A strategy to overcome the short circuit.
Column by Francesco Grillo published on the Italian newspapers Il Messaggero, Il Mattino e Il Gazzettino

Can political leaders of weak national democracies strengthen a Europe that absolutely needs to respond to problems that threaten to overwhelm it? This is the most difficult contradiction that the debate on the reform of the European Union seems to avoid. And it is a contradiction made evident by the speed with which we managed to burn the last illusion: only last Friday we greeted the meeting in Kiev of the heads of government of the three main countries of the European Union, as the historic beginning of a re-foundation of the Union. The weekend was enough to remind him that even Macron, the one who should have been the most stable of leaders who must change Europe, does not even have the necessary consensus to form a parliamentary majority in his own country.
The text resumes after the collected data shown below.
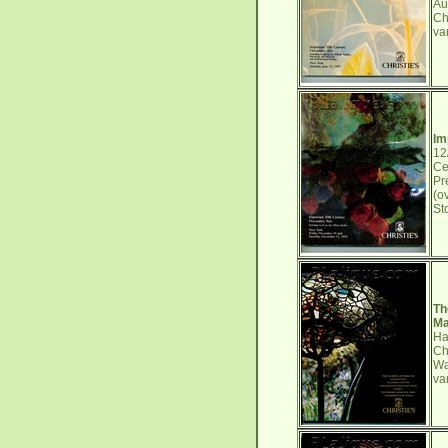
Au
Ch
va
Im
12
Ce
Pr
(o
St
Th
Ma
Ha
Ch
Wa
va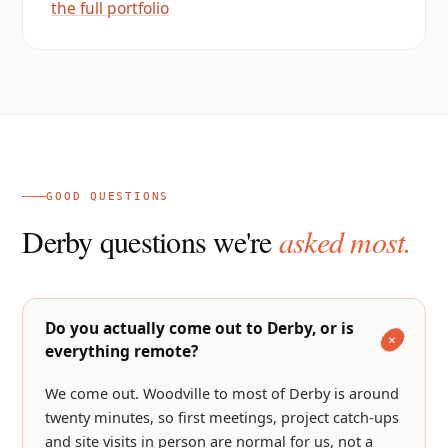
the full portfolio
GOOD QUESTIONS
Derby questions we're
asked most.
Do you actually come out to Derby, or is
everything remote?
We come out. Woodville to most of Derby is around
twenty minutes, so first meetings, project catch-ups
and site visits in person are normal for us, not a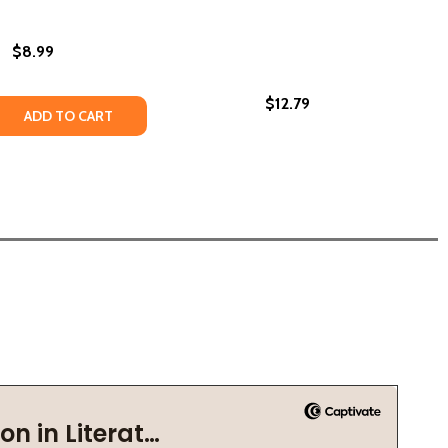
$8.99
$12.79
 QUANTITY OF FREDERICK DOUGLASS (PB) (2020)
REASE QUANTITY OF FREDERICK DOUGLASS (PB) (2020)
ADD TO CART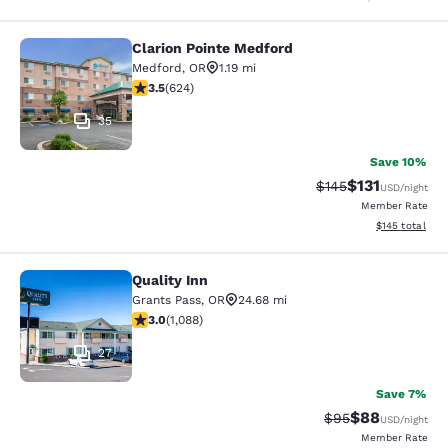
Clarion Pointe Medford
Clarion Pointe Medford
Medford
,
OR
1.19 mi
3.51 stars rating. Good. 624 reviews
3.5
(
624
)
35
Save 10%
$131
Strikethrough Rate
Discounted rat
$145
USD
/night
Member Rate
View estimated
$145
total
Quality Inn
Quality Inn
Grants Pass
,
OR
24.68 mi
3.04 stars rating. Fair. 1088 reviews
3.0
(
1,088
)
27
Save 7%
$88
Strikethrough Rat
Discounted ra
$95
USD
/night
Member Rate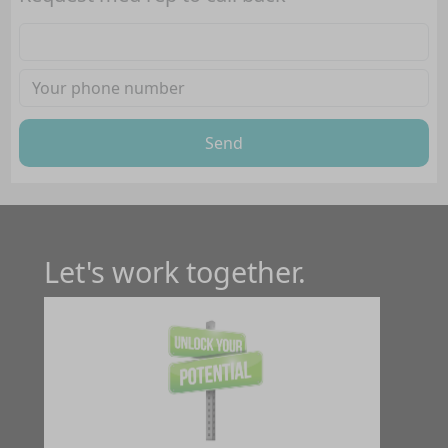
Send
Let's work together.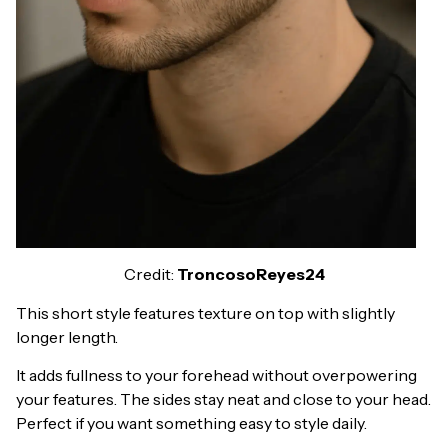
Credit:
TroncosoReyes24
This short style features texture on top with slightly
longer length.
It adds fullness to your forehead without overpowering
your features. The sides stay neat and close to your head.
Perfect if you want something easy to style daily.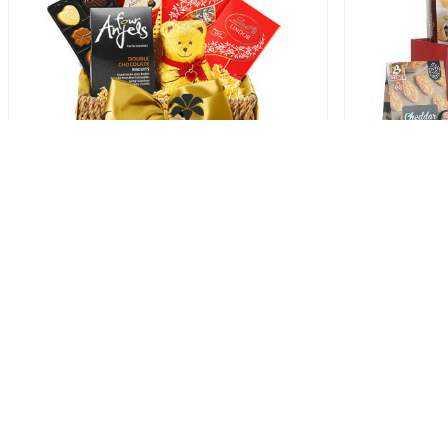
Teddy Bears Picnic Hamper
Goo
86.00 USD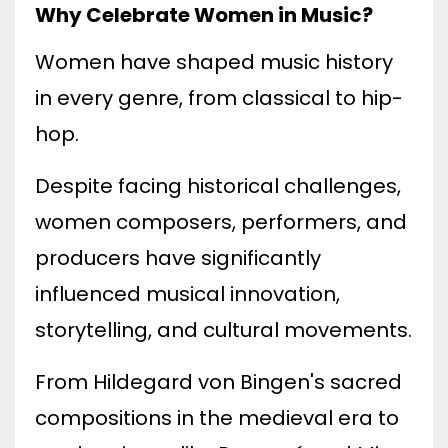
Why Celebrate Women in Music?
Women have shaped music history
in every genre, from classical to hip-
hop.
Despite facing historical challenges,
women composers, performers, and
producers have significantly
influenced musical innovation,
storytelling, and cultural movements.
From Hildegard von Bingen's sacred
compositions in the medieval era to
Actually, the great difficulty with which the European Union has been dealing for decades is the reflection of a deeper crisis of the democracies in the states that are part of the Union. And it is this link between crisis that must be broken with a strategy that must find a concrete landing.
It was a powerful idea in terms of symbols, to find oneself discussing how to “re-found” the European Union by traveling towards the rubble of a country that pays for its desire to be part of it. It is encouraging that Draghi, Macron and Scholz have discovered, observing the consequences of the war from a window, that they have the same ideas on how to restore vigour to a project born precisely to prevent the repetition of those barbarities. And, however, the idea of a refoundation has to deal with two important problems that we do not yet know how to solve.
The first is that there is a contradiction between the idea of enlarging the EU and that of finally making it more cohesive. It is precisely from the most recent accession countries, precisely from those bordering Ukraine (Poland, Hungary), that the most difficult problems to solve for an EU that is forced to laborious negotiations at times when speed is important comes. The second weakness that, so far, any attempt at reform has had to pay for is that of relying on leadership which, even in the largest countries and which were founders of the Union, appear inexorably transitory: even if one wanted to rely on a pact between France , Germany and Italy, it could never be "iron" because it is very difficult for the heads of government of all three countries to have sufficient political stability at the same time. What are the solutions then?
For some time now, everyone - or almost everyone - has been calling for the abolition of unanimity to avoid the paradox of having to find themselves in the situation where it is necessary to buy the consent of those who slow down everyone else. And yet, it is necessary to go beyond vague statements and give substance to the principle.
The decisions that the European Council takes are already for 80% of cases taken by qualified majority, with a mechanism that provides that the consent of 55% of the States (15 out of 27) is sufficient and in such a way that they represent 65 % of the Union population. Unanimity applies to all matters relating to common defence and almost all those having to do with policy towards third states: it is on these issues that the Commission has most recently asked - for example when it comes to deliberating sanctions or to send humanitarian expeditions or to take common positions on human rights violations - to extend the method of qualified majority.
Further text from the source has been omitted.